The Island of Missing Trees
- Author: Elif Shafak
- Language: English
- Publisher: Viking
- Publication date: 2021
- ISBN: 1635578590

= The Island of Missing Trees =

2021 novel by Elif Shafak

The Island of Missing Trees is a 2021 novel by Turkish writer Elif Shafak. Set in Cyprus and London, it follows a romantic relationship between a Greek Cypriot and Turkish Cypriot. It was released by Viking Press in 2021.

==Summary==
The story has two timelines, one set in 2010s London following 16-year old Ada Kazantzakis, and the other following Ada's parents Kostas (a Greek Cypriot) and Defne (a Turkish Cypriot) on the island of Cyprus in the 1970s and 2000s. A third narrative voice is a fig tree, which observes events and offers insight into the characters’ past, the natural world, and the history of Cyprus.

Ada is disconnected from her Cypriot heritage and grieving Defne's death, which has also distanced her from Kostas. Before winter break, she uncontrollably screams in class from stress, a video of which goes viral. Kostas buries his fig tree, which he grew from a cutting from a fig tree in a Cypriot tavern called The Happy Fig, to protect it from an impending winter storm. The tree recalls the love between Kostas and Defne when they were teenagers in 1974. Despite steadily worsening relations between Greeks and Turks on the island, the liaison was enabled by The Happy Fig's owners, Yiorgos and Yusuf, a homosexual Greek/Turkish couple.

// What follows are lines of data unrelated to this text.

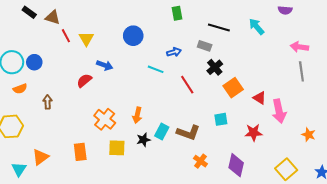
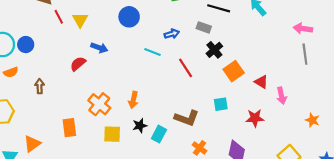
pink arrow: (279, 111) -> (282, 96), size x0.7
cyan rectangle: (162, 132) -> (159, 134), moved
orange rectangle: (80, 152) -> (69, 128), moved

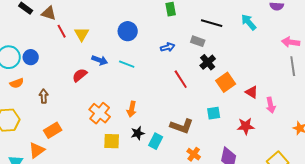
cyan line: (153, 52) -> (127, 64), moved
orange rectangle: (69, 128) -> (53, 130), moved, turned 66

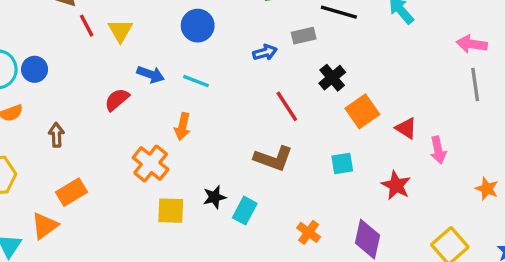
gray rectangle: (198, 41) -> (304, 36), moved, turned -32
orange arrow: (132, 109) -> (183, 126), moved
brown L-shape: (182, 126) -> (273, 158), moved
red star: (246, 126) -> (396, 185), turned 30

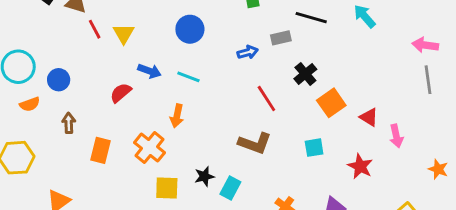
blue circle: (35, 69) -> (59, 80), moved
orange rectangle: (72, 192) -> (100, 150), moved, turned -45

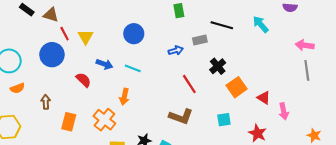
blue circle: (59, 80) -> (52, 55), moved, size x1.5
red semicircle: (121, 93) -> (83, 80), turned 84

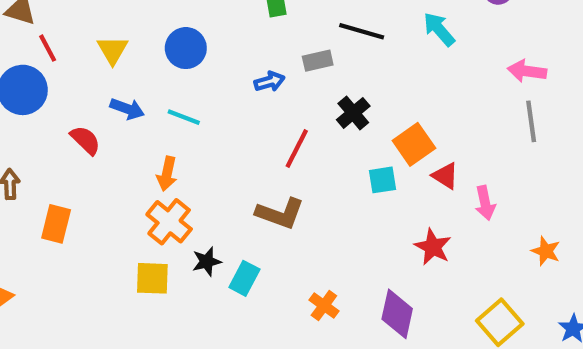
yellow triangle: (86, 37) -> (113, 50), moved
red line: (189, 84) -> (297, 149), turned 60
orange square: (237, 87) -> (414, 144), moved
orange cross: (104, 120) -> (169, 222), moved
cyan square: (224, 120) -> (383, 180), moved

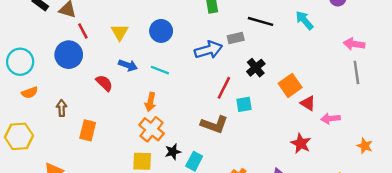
blue arrow: (270, 82) -> (208, 50), size x1.6
cyan square: (383, 180) -> (244, 104), moved
pink arrow: (485, 203) -> (330, 119), turned 96

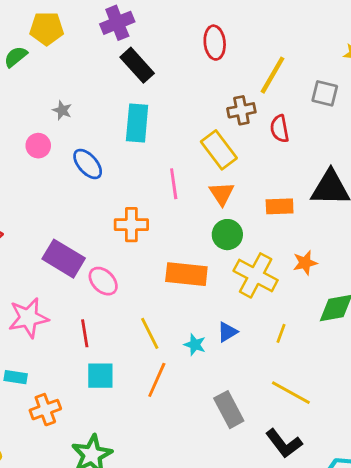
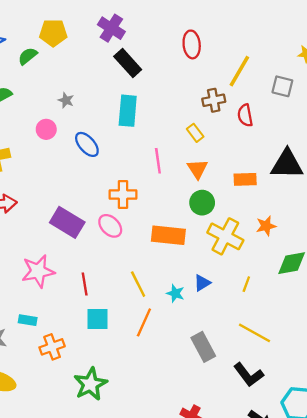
purple cross: (117, 23) -> (111, 28), turned -36
yellow rectangle: (219, 150) -> (195, 133), size x0.6
pink ellipse: (103, 281) -> (110, 226), moved

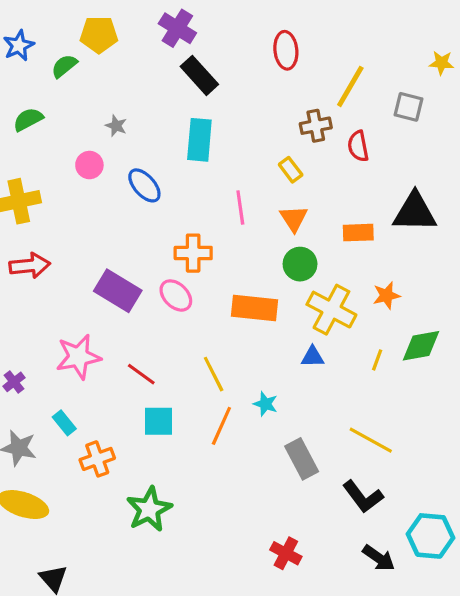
blue triangle: (202, 283) -> (313, 357), moved, turned 30
red line: (85, 284) -> (141, 374), turned -45
yellow line: (246, 284) -> (377, 360), moved
cyan star: (175, 293) -> (265, 404), moved
cyan rectangle: (28, 320) -> (64, 423), turned 42

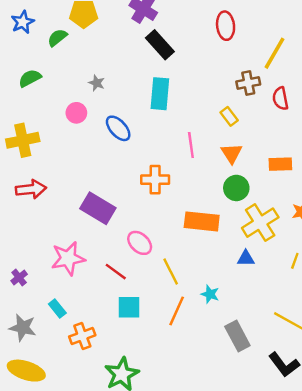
pink ellipse: (176, 295) -> (140, 243), moved
yellow cross: (331, 310) -> (260, 223), turned 30

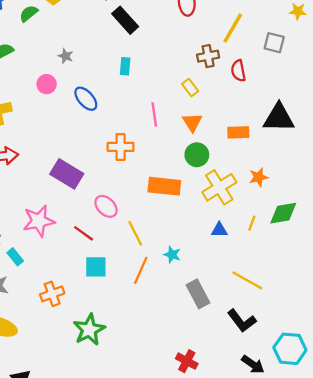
cyan rectangle: (160, 94) -> (125, 66), size x0.6
blue triangle: (246, 258) -> (219, 230), moved
cyan rectangle: (57, 309) -> (15, 257), moved

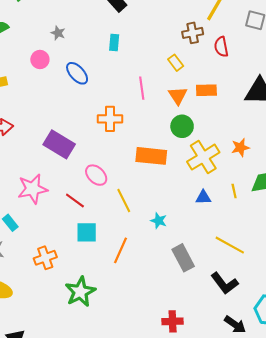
orange rectangle: (238, 132) -> (206, 90), moved
yellow line: (252, 223) -> (234, 191), turned -32
orange line: (141, 270) -> (121, 250), moved
red cross: (187, 361) -> (173, 321), turned -30

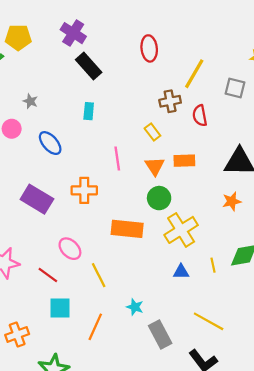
purple rectangle: (59, 144) -> (37, 199), moved
orange star: (240, 148) -> (232, 201), moved
cyan star: (159, 221) -> (135, 307), moved

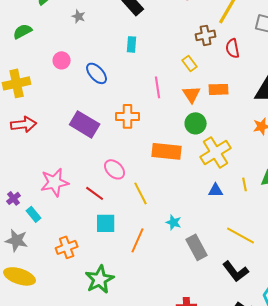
gray star: (30, 101) -> (79, 16), moved

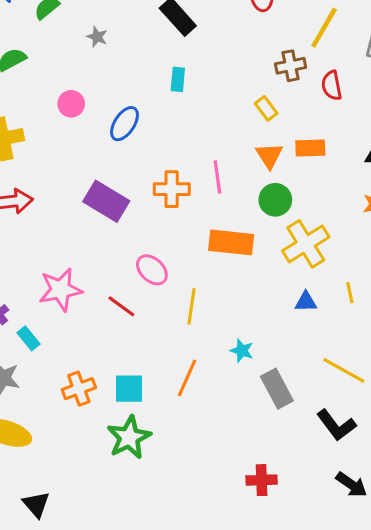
blue ellipse: (97, 73) -> (124, 124), turned 75
pink line: (158, 87) -> (217, 177), moved
yellow line: (141, 193) -> (192, 306), turned 35
cyan square: (106, 223) -> (129, 389), moved

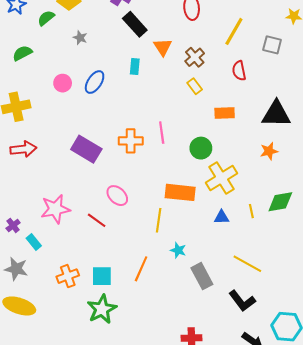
brown cross: (291, 66) -> (195, 57), moved, turned -30
blue ellipse: (124, 124) -> (95, 82), moved
orange triangle: (269, 156) -> (163, 47), moved
orange rectangle: (231, 242) -> (180, 192), moved
yellow line: (192, 306) -> (159, 220), moved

Kostas and Defne lost their virginities to each other over that summer.

To Ada's surprise—as she has never met or spoken to any of her relatives on Cyprus—Defne's older sister Meryem comes to stay for a few days. Ada is initially dismissive of her aunt's superstitions, frivolity, and devotion to traditions.

Kostas's mother abruptly forced him to move to her brother's home in London to avoid the 1974 Cypriot coup d'état. Defne severed contact with Kostas. In the succeeding decades, Kostas became an ecologist and botanist, while Defne became an archeologist. They reunited in Cyprus in the 2000s, where Kostas observed Defne's work with the Committee on Missing Persons, searching for and identifying human remains throughout the island. Kostas was devastated to learn that their prior romance resulted in a pregnancy. Defne had planned for a discrete abortion at the Happy Fig, but the procedure was interrupted by a homophobic group who bombed the tavern and kidnapped Yusuf and Yiorgos. She ultimately kept the baby and named him Yiorgos Yusuf; the child was adopted by an English couple before dying of an apparent plague. Yusuf and Yiorgos' remains were finally found at the bottom of a well.

Defne agreed to marry Kostas and move to London. However, she remained adamant that their child be raised unaware of the generational violence that plagued their families and Cyprus as a whole. Defne eventually became an alcoholic; Ada suggests that Defne's death was a suicide and worries that she has inherited her mother's mental health issues. Meryem encourages her and tells her about her and Defne's childhood. After Meryem departs, Ada reaches out to Kostas and returns to school more confident. It is revealed that the fig tree's narration is Defne's, her soul having incarnated into the tree to watch over her family.

== Reception ==
Kirkus Reviews called the novel "Ambitious, thought-provoking, and poignant." Writing for The Washington Post, Ron Charles said of Shafak's writing: "She's that rare alchemist who can mix grains of tragedy and delight without diminishing the savor of either. The results may sometimes feel surreal, but this technique allows her to capture the impossibly strange events of real life." Writing positively in The Guardian, Leone Ross noted: "when Shafak goes deeper into its arboreal life, the tree's voice is a delight...and when the novel's sure and towering end arrived, nearly all Shafak's decisions made sense, moving me to tears and humbling me with the confidence of a storyteller for whom every decision is deliberate. This is a beautiful novel – imperfect, but made ferocious by its uncompromising empathy."

The novel was chosen as the November 2021 Reese's Book Club pick.